Edge Case 2, Large Numbers Near the End of the Array
Suppose we try placing a large number near the right side of the sequence.
For example, if n = 5 and we attempt to place 5 at index 6, the second occurrence would need to be at index 11, which is outside the array.
Without careful bounds checking, this would cause index errors.
The implementation prevents this by verifying:
second_index < length
before placement.
Edge Case 3, Fragmented Empty Slots
As the sequence fills up, empty positions may become scattered in ways that prevent remaining numbers from fitting.

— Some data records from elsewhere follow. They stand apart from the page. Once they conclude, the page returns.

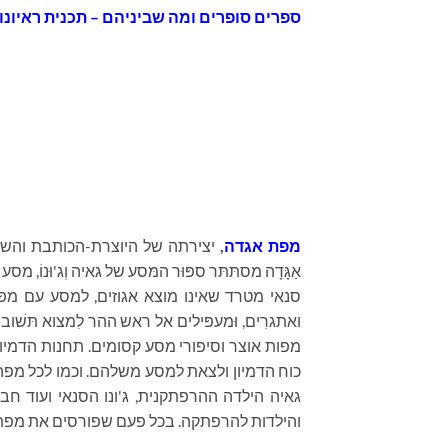
ספרים סופרים ומה שביניהם – תכנית ראיונות ברדיו קסם 106 FM – יום רביעי
מפת אגדה
,
יצירתה של היוצרת-הכותבת והש
אַגָּדָה מסתּתּר ספּוּר המּסע של גאיה וְג'וּנוֹ,
סנאי מטרד שאינו מוצא אגוזים, למסע עם מפ
ואתגרִים, וּמעפּילים אל ראש ההר לִמצוא תּשׁו
מפות אוצר וסיפורי מסע קסומים
.
תחנות הדמיון
כוח הדמיון ולצאת למסע משלהם
.
וכמו לכל מפה
גאיה הילדה ההרפתקנית, ג'ונו הסנאי ועוד חב
והילדות להרפתקה
.
בכל פעם שפורסים את מפת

For example, there may be isolated empty cells where a large number cannot satisfy its distance requirement.
A greedy algorithm without backtracking would fail permanently in such situations.
The implementation solves this by undoing invalid placements and exploring alternative arrangements through recursion.
Edge Case 4, Lexicographical Ordering
Multiple valid sequences often exist.
For example, when n = 3:
[2,3,2,1,3]
is valid, but:
[3,1,2,3,2]
is lexicographically larger.
If numbers were tried in ascending order, the algorithm would likely return a smaller valid sequence first.
The implementation guarantees the correct answer by always trying numbers from n down to 1.